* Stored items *
§ §
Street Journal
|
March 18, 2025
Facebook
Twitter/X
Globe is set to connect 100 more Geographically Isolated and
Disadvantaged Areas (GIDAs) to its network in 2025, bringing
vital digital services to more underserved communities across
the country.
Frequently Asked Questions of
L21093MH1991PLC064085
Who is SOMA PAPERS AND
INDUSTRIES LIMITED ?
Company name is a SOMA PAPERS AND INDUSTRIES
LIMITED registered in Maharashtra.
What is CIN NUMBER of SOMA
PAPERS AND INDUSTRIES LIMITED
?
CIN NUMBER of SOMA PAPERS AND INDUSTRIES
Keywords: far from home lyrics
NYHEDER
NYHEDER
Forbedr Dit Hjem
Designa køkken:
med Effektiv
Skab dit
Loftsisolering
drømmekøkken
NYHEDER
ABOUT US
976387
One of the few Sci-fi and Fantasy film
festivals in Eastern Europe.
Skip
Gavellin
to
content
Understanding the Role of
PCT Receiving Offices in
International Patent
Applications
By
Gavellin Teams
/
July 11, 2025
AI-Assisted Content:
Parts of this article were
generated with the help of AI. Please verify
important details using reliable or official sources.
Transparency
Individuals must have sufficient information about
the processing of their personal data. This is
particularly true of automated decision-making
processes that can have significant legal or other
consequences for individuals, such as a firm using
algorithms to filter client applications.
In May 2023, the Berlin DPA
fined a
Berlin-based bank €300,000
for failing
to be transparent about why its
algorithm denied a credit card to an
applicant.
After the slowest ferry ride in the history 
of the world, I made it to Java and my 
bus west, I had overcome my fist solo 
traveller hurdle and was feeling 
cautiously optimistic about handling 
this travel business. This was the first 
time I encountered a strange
§ §
* Your goal *
The expected answer is a copy of every line in the entries that holds the word "LIMITED".

* Reply to the task *
INDUSTRIES LIMITED ?
LIMITED registered in Maharashtra.
PAPERS AND INDUSTRIES LIMITED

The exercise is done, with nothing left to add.